Also da ja nun hier so viel über die Wunderpumpe geschrieben wurde die ich angeblich habe:
1. Sie kommt nicht aus China! Sondern es ist eine ITT mit einem Marlow Vorfilter und wird für den Schwimmbadbau genutzt. Ich nutze diese Pumpe um einen Sandruckfilter ( beadfilter) und eine 3 Kammer Filternalage zu beschicken. Sie steht 1,50 über dem Wasser und da haben die meisten Pumpen schon einen Leistungsverlust von 30% diese Pumpen halt nicht ....


----------



## jochen (25. Juni 2008)

*AW: Welche Pumpe?*

Hi,



			
				koidst49 schrieb:
			
		

> ich habe nichts dagegen, wenn wir über diese china-pumpen posten und ein neues thema aufmachen.



Ich auch nicht,
aber wie schon geschrieben, dann aber die genauen Pumpenangaben angeben über der diskutiert werden soll, 
es nützt ja den Usern nicht wenn ihr wisst wie die Pumpen sich nennen, sondern mit Fakten, Daten, und genauen Kennzeichen die Diskussionen anfangen,

Reispumpen, Chinapumpen etc. ist ein dehnbarer Begriff, und würde nur verwirren.


----------



## lollo (25. Juni 2008)

*AW: Welche Pumpe?*



			
				Fietje69 schrieb:
			
		

> Also da ja nun hier so viel über die Wunderpumpe geschrieben wurde die ich angeblich habe:


Hallo,

es geht hier nicht um Deine Pumpe.

@Jochen


----------



## Wuzzel (25. Juni 2008)

*AW: Welche Pumpe?*

Na klar gehts auch um Fietjes Pumpe @jochen  oder ist der Thread umbenannt worden in "gefährliche Reispumpen" ? 

Ich finde es gut das Fietje sich korrigiert, denn ein Verlust <30 % ist ja immer noch mehr als kein Verlust.
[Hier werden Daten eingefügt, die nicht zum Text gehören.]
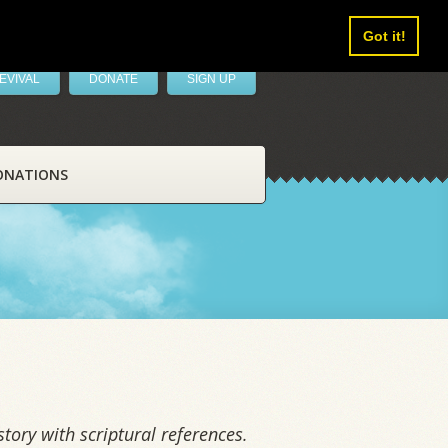
Got it!
EVIVAL
DONATE
SIGN UP
ONATIONS
tory with scriptural references.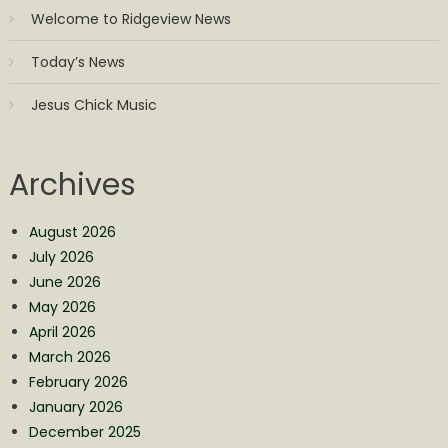
Welcome to Ridgeview News
Today’s News
Jesus Chick Music
Archives
August 2026
July 2026
June 2026
May 2026
April 2026
March 2026
February 2026
January 2026
December 2025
Eigentlich hatte ich noch einen Kommentar zum Stromverbrauch erwartet, aber da ist Fietje offensichtlich selber sprachlos als er sich die Kosten errechnet hat. 

Liebe Grüße 
Wolf


----------



## Jürgen-V (25. Juni 2008)

*AW: Welche Pumpe?*

hi lothar und jochen
ich hatte gestern ein gespräch mit meinem elektriker.
das ganze ist eigentlich ganz leicht zu klären.
man sollte immer am teich eine extra sicherungs-schaltung haben.
es sollte ein separater 30ma fi-schalter sein. die pumpen sollten einen schucko-stecker  bestitzen und dann kann da nix passieren.
das ganze ist dann doppelt mit fi-schaltern gesichert und reicht allemal.
wenn das nicht genügt, sollte man lieber auch kein auto mehr fahren.

@lothar


> hi
> 
> mein kumpel ist soager techniker, also ne klasse höher wie der herkömmliche elektriker
> Hallo Jürgen,
> ...



na ich wollte dir damit eins auf die mütze geben, was sonst. 
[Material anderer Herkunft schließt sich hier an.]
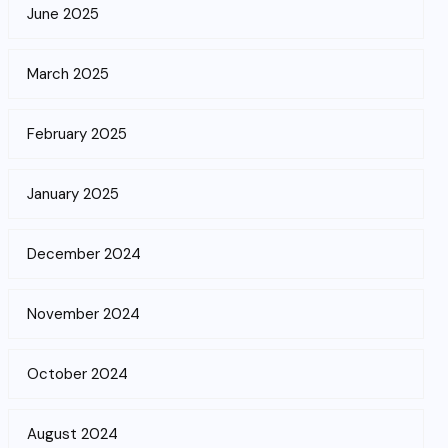
June 2025
March 2025
February 2025
January 2025
December 2024
November 2024
October 2024
August 2024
natürlich nicht, mit der klasse höher wollte ich eigentlich nur sagen das er echt viel ahnung von elektrik hat
und wollte dich in keinster weise angreifen oder beleidigen lothar.



> Jürgen, und nichts für Ungut.  wie Du selbst ja sagst, n.d.H.k.i.d.G. Wie ich gerade von Dir gelesen habe spielst Du ja jetzt schon in einer höheren Klasse.


das verstehe ich nu aber nicht?


----------



## jochen (25. Juni 2008)

*AW: Welche Pumpe?*

Hi Jürgen,



> wenn das nicht genügt, sollte man lieber auch kein auto mehr fahren.



also ich verstehe nicht viel von Autos,
aber als ich auf der Amitec in Leipzig am Stand von China car´s
die Bremsen der Geländewagen angeschaut habe,
war mir klar warum dieses Auto, nur ein Drittel des Preises kostete, 
als andere in der Form vergleichbaren Autos... 

Mach doch mal Butter bei die Fische und stelle doch das Typenschild der Pumpe falls überhaupt vorhanden hier ein.

Mach doch mal den Test, und setz dich mit einem Föhn in die Badewanne, nach dem Rat deines Elektriker`s passiert da sicherlich nichts, bestimmt nicht,
sagt mein Elektriker auch, is ja alles halb so wild...:shock 

probieren möchte ich es trotzdem nicht, denn auf Stammtischparolen lege ich in solchen Sachen keinen Wert.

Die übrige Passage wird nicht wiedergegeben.